“A cursory glance around her studio reveals paperback-size panels to several-foot long canvases, as well as some insights into her current fascinations: magazine clippings of stadium crowds; faded disposable camera photographs of skyscrapers’ reflective windows; an architect’s discarded cardboard cutout; a macro-evolutionary, paleo-biological text entitled Networks: The Vital Principle.”
— American Contemporary Art
From Neuron to Networked Society
From Neuron to Networked Society compares digital social networks to tangible relationships between people. This series alternates between the human form and a single pixel, which represents a single life. This series delves into the following: at what point do we acknowledge an individual life relative to a collective group? Do people too often get reduced to a statistic or number? How do we comprehend the vast number of us while maintaining our sense of humanity?
More than ever before, humans overpopulation is a common part of discussions. We are becoming more urbanized than ever before and socially connected than we ever thought possible. What used to be a series of scattered tribes and traditions has become a global society. With a global population exceeding 7 billion, our understanding of what we thought possible as a species is changing.
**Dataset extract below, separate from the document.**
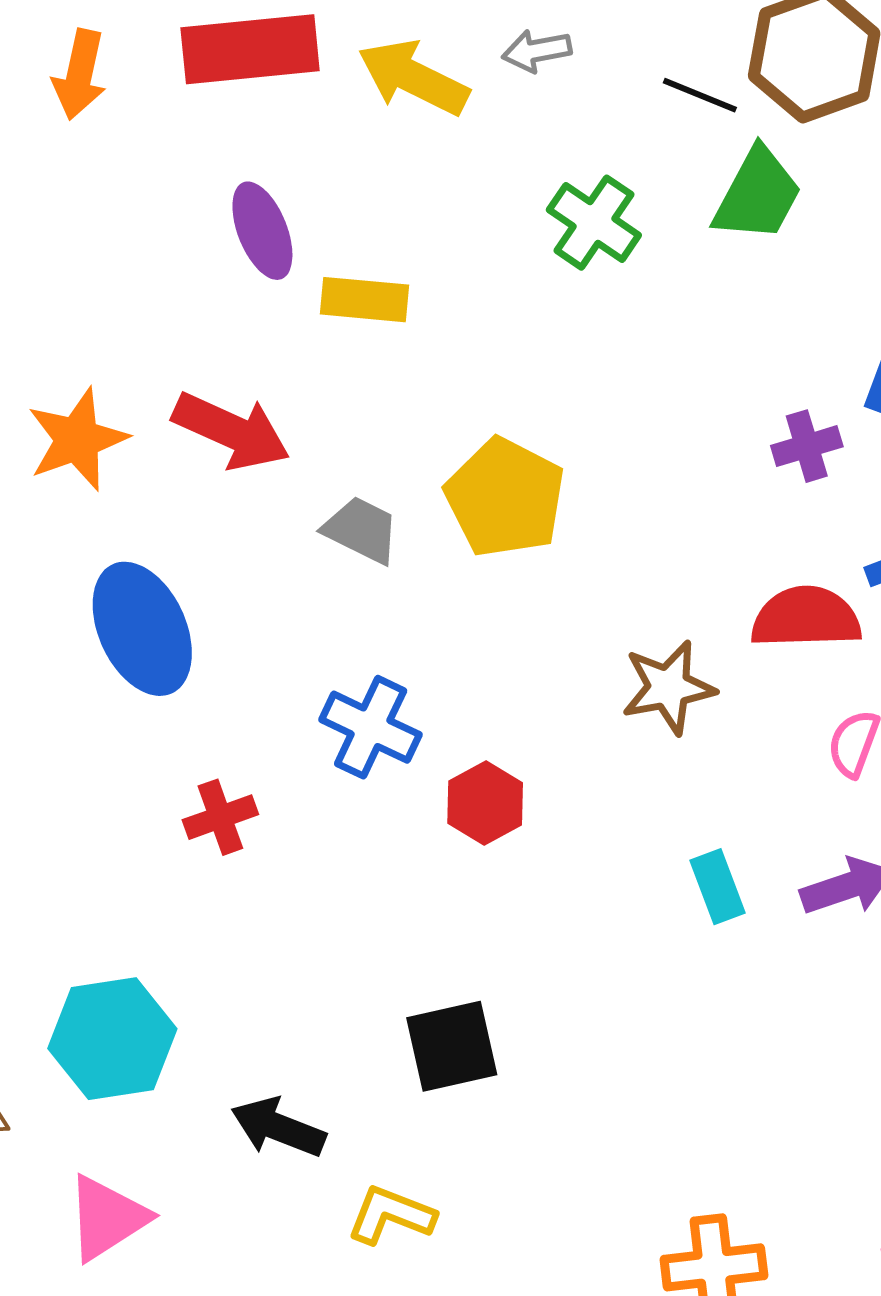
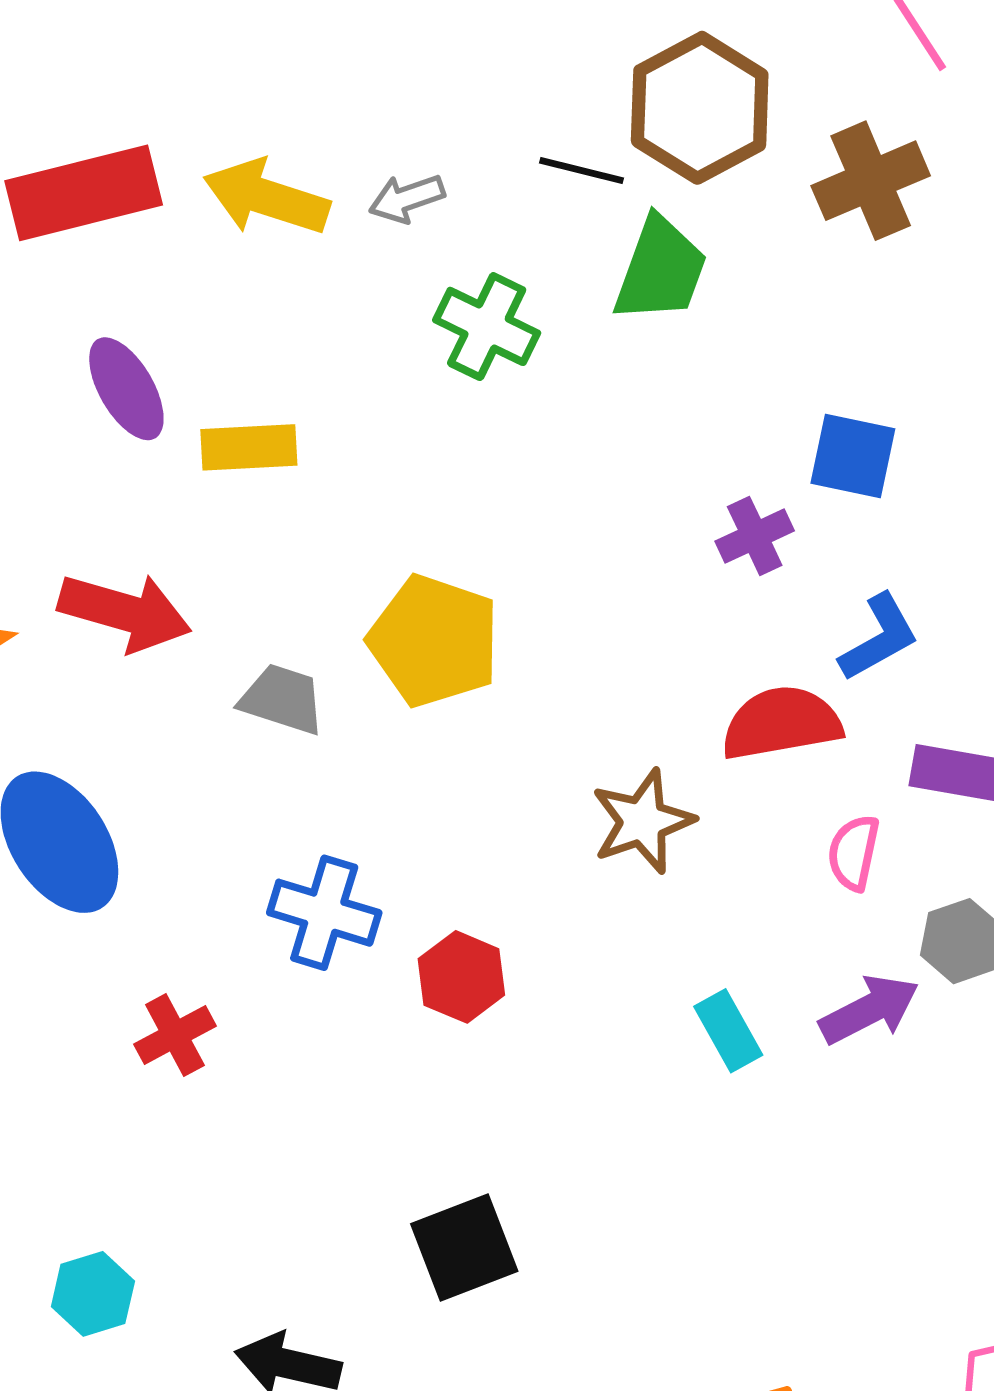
gray arrow: (537, 51) -> (407, 198), moved
cyan hexagon: (112, 1039) -> (93, 1294), size x0.6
Humankind exists in the farthest reaches of the planet, with diverse geographic and cultural backgrounds, yet today we are connected more than ever before—whether linked by environmental changes, resources, the Internet or mobile phones, we are intricately bound together. Like ants, bees, mole rats, and termites, we are a superorganism. We require the efforts of many and collaboration across boundaries to maintain the collective survival and well-being of all. So what are we to do when it comes to maintaining our singular selves, our specific families, our respective communities?
This collection examines the remarkable transition from individual to collective identities. Somehow, and in a relatively short time, the role of the individual is less important. Why so? The fate of biodiversity and resources depends on our collective efforts. Humanity is remarkably interconnected, bound by our inherent DNA as well as our capabilities to create ripples of impact between each other. This reality might sound daunting, but perhaps the reality that we are all part of something bigger than ourselves could viewed as uplifting.
The awe of human connectivity is realized in Social Unit, a continuous-line drawing of hundreds of people. This work conveys how all humans – no matter who and where they are – are interconnected and related. A Million to One and Crowd Studies amplifies this message by showing large groups of people part of something bigger as a vast sea of people acts as one unified form. One of the most amazing capabilities of the human race is how it historically proves its power in numbers. Crowd Links expands this idea by reacting to the theory of six degrees of separation. Though we may not directly know those around us, we may have friends-of-friends connecting us, which reminds us that no one is alone.
Perhaps being reduced to a pixel, as pictured in the triptych titled A Single Speck, is diminishing experience for some. A Single Speck takes hundreds of cut-out faces collaged on panel juxtaposed to two other panels, one covered in tiny painted dots and the other coated with specks of glitter. This series depicts the theme of scaling and reduction for humankind, as it moves from a vast population of people to a single dot. Visualizations of crowd data is also depicted in Networks: A Vital Principle featuring 18 depictions of social networks and Swarm, a vast sea of data points.